A key point has been revealed above. Finally, I will help you sort out the characteristics of the four filter cups that have been analyzed. There is a chart on the next page that can clearly distinguish the advantages and disadvantages of each filter cup.

Why did you choose these four filter cups?

The reason is very simple. Apart from the fact that they are all classic and representative filter cups, easy to buy and high exposure are also the key to selection, so that interested people can obtain these filter cups without difficulty. Users who already have filter cups but do not know much about the functions of filter cups can also try to take a look at the testing methods of the training center, and the results are compared with the previous hand-punching methods. Whether we can make a new spark and get a different result from the original.

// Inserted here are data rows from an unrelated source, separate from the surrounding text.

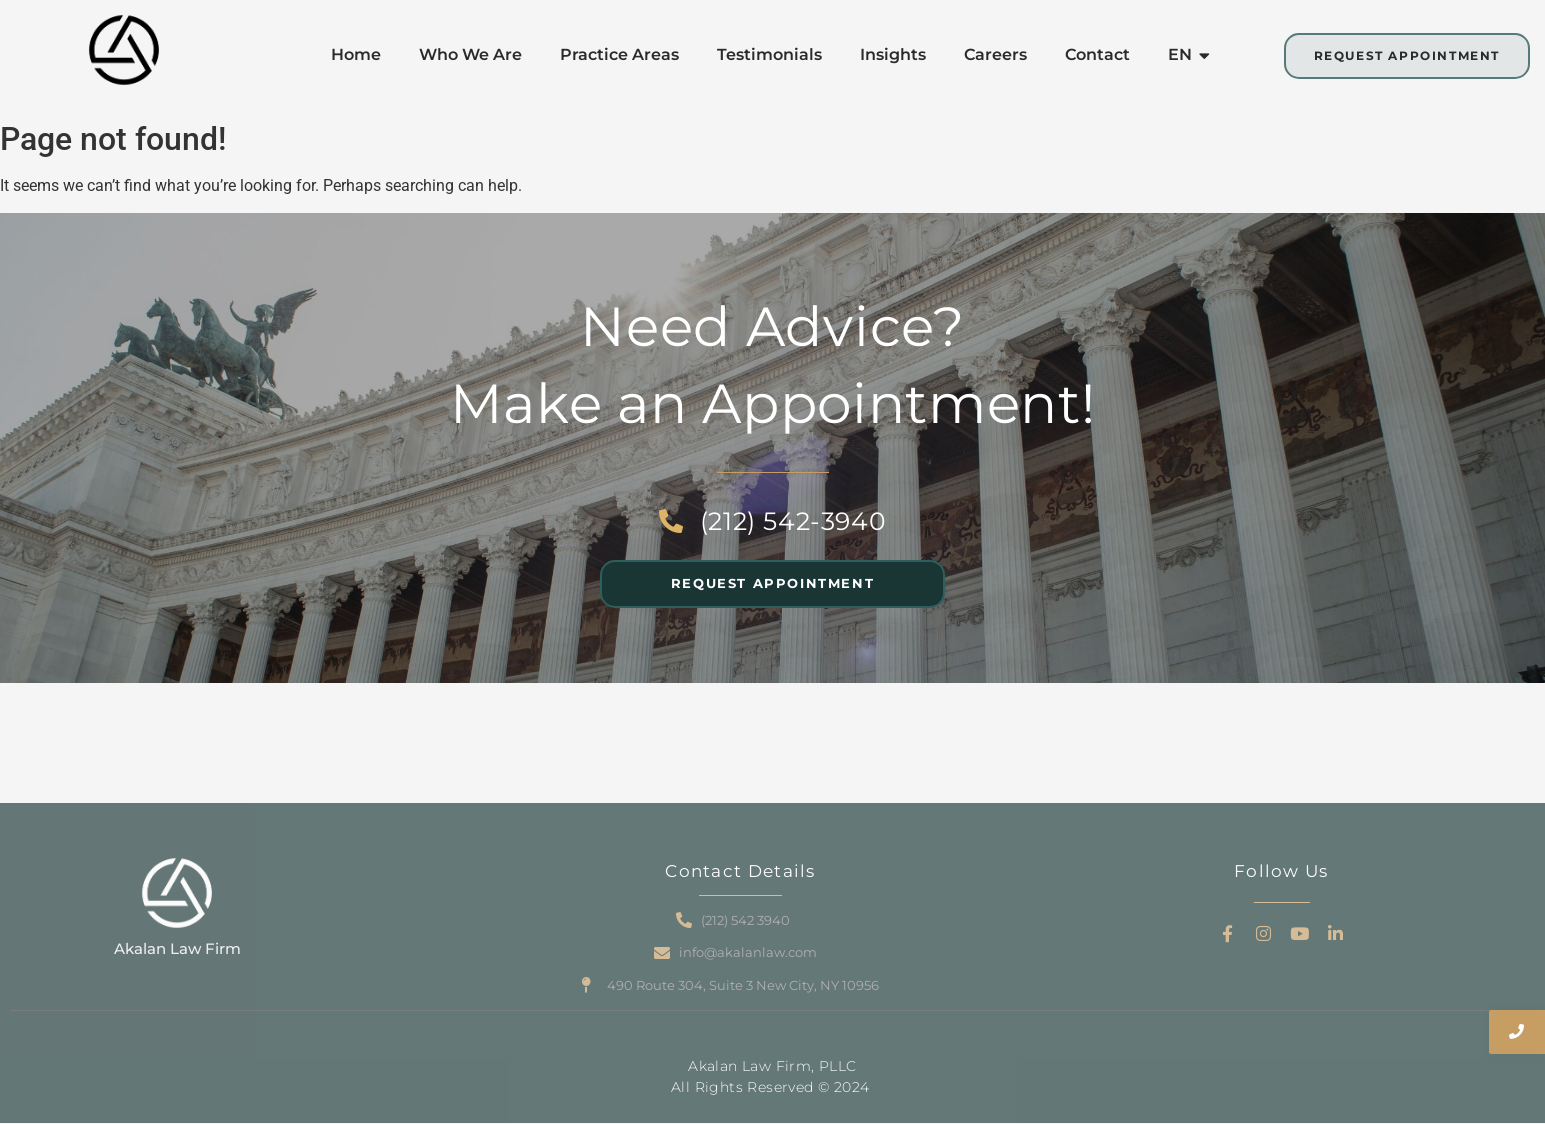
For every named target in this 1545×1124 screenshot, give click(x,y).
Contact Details (740, 871)
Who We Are (470, 54)
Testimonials (769, 54)
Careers (995, 54)
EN (1184, 54)
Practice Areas (619, 54)
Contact (1097, 54)
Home (356, 54)
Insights (893, 54)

The vertical axis represents the intensity of the taste of the imported coffee, while the horizontal axis represents the persistence of the taste and taste, representing the area felt by the tongue, from left to right, from the tip of the tongue to the root of the tongue. The characteristics represented by the four filter cups can be seen more clearly from the chart.

The performance is the most balanced, both the extension of the taste and the intensity of the entrance are very good.

On the other hand, the entrance is strong, the stamina is weak, and the taste can not last long.

You can't get any bargains, and the performance in all aspects is not outstanding.

The proper presentation of Sanyo filter cup is also a good choice. Green vegetables and radishes have their own preferences. An objective analysis of the function of the filter cup and its appearance is one of the ideas of the training center. No further comments or suggestions are made, but the purpose is to sum up the function of each filter cup. The key point is to allow users to measure their budget and taste preferences to choose the filter cup.